Avvolti nel silenzio
So subito quando i miei pazienti mi mentono o tacciono qualcosa. Ma non glielo dico, perché alcuni hanno bisogno di tempo per aprirsi.

Modelli
Riconosciamo schemi comportamentali invisibili agli altri. Per esempio, chi si giustifica spesso ha in realtà meno motivi per farlo. Oppure, le persone più forti e stabili spesso sono quelle che dentro stanno appese a un filo. Ma nessuno lo vede, perché sono abituati a vederli così duri. Eppure sono spesso i più vicini al punto di rottura.
Un esempio
Non posso dire a un paziente di lasciare un marito abusivo se so che non è ancora pronto. Se insisto, rischierei solo che resti con lui ma smetta di venire da me. Oppure non posso dire a chi si sacrifica sempre di non essere così altruista, perché il suo ruolo da salvatore è così importante per lui che non riuscirebbe a rinunciarvi.
Le parole magiche
Spesso non rivelo una diagnosi perché alcune persone rischiano di costruire tutta la loro identità attorno ad essa. Essere stati depressi a 21 anni non significa che a 35 lo si sia ancora. E ci sono quelli che attribuiscono ogni loro errore, debolezza o fragilità al fatto di essere ansiosi, bipolari o borderline.

Dubbi
Cosa penso quando una persona è davanti a me? A volte ammiro sinceramente il suo coraggio, la sua tenacia o il suo ottimismo. Altre volte rifletto su cosa ho imparato da quella situazione e quale terapia potrebbe aiutarla meglio. E non è raro che mi preoccupi di aver detto qualcosa di inutile.
La svolta
Il paziente non è un’auto da riparare come un meccanico.
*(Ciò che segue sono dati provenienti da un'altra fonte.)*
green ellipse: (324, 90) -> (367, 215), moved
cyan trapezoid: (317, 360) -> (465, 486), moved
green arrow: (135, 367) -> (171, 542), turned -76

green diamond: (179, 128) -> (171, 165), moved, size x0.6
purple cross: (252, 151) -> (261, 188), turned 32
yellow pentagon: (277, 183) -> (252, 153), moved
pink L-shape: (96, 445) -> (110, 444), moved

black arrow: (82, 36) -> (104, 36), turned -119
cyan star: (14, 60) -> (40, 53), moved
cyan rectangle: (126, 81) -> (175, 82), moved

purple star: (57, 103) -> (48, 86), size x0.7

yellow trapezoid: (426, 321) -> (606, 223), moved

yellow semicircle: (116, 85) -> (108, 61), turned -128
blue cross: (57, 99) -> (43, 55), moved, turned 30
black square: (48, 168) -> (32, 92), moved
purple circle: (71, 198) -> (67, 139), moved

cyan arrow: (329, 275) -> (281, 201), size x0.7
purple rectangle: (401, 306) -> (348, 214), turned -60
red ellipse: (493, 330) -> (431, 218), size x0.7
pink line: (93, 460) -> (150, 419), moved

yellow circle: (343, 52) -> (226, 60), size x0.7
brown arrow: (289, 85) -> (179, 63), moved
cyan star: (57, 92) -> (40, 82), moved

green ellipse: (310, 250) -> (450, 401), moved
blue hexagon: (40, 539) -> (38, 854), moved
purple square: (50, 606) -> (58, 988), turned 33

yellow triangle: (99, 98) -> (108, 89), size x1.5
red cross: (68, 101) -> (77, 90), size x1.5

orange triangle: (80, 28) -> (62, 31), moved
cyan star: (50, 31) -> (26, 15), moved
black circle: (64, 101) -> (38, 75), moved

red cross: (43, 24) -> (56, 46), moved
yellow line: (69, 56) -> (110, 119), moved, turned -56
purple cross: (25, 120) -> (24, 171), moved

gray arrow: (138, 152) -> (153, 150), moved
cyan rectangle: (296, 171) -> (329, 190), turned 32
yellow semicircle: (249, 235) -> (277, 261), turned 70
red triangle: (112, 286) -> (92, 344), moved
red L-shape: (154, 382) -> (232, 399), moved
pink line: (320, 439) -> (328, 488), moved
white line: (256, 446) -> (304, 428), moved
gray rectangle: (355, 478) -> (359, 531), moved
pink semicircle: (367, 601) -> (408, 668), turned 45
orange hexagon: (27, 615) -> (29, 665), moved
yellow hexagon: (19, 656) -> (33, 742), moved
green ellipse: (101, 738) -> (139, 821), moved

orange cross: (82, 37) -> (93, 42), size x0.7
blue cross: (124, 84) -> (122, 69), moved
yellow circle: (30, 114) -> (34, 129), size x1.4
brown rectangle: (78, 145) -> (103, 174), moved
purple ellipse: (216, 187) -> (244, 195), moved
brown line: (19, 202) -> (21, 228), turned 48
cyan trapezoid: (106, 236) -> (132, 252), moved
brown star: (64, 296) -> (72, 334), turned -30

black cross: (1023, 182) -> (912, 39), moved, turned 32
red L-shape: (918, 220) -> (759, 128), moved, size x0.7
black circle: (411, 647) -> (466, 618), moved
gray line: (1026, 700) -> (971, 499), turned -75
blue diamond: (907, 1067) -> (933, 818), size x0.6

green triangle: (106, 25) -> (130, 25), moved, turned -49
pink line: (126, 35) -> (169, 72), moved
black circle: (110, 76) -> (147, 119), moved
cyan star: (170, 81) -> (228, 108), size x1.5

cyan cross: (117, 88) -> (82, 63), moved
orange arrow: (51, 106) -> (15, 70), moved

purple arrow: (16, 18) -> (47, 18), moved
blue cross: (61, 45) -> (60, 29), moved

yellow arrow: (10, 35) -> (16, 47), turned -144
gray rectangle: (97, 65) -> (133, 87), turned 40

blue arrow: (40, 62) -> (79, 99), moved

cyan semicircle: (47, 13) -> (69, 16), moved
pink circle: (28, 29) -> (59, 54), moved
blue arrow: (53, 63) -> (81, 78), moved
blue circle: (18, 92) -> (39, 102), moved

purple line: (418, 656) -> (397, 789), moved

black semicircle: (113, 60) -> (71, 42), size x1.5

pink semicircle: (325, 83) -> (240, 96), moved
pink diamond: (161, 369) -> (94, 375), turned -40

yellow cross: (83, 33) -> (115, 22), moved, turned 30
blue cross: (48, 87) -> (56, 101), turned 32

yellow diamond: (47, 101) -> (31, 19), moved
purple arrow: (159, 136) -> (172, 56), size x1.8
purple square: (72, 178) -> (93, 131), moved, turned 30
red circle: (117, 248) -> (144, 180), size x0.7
La terapia non è come nei film, dove arriva una grande rivelazione e tutto si sistema all’istante, con il paziente che esce guarito. Qui i progressi sono passi piccoli. Il paziente guarisce da sé, e io lo accompagno in questo percorso.
L’Olimpo
A volte penso che sia ridicolo il mistero che circonda gli “psicologi”. Alcuni pazienti ci vedono come dei dei completamente equilibrati in cima all’Olimpo. Come se noi professionisti avessimo raggiunto un’illuminazione mentale che nulla può scalfire. Ma la verità è che non siamo guru o santi e la maggior parte dei miei colleghi va anche loro da uno specialista. Molti di noi affrontano gli stessi problemi dei nostri pazienti. Le nostre relazioni non sono perfette, proviamo ansia e fatichiamo a gestire le emozioni, proprio come chiunque altro.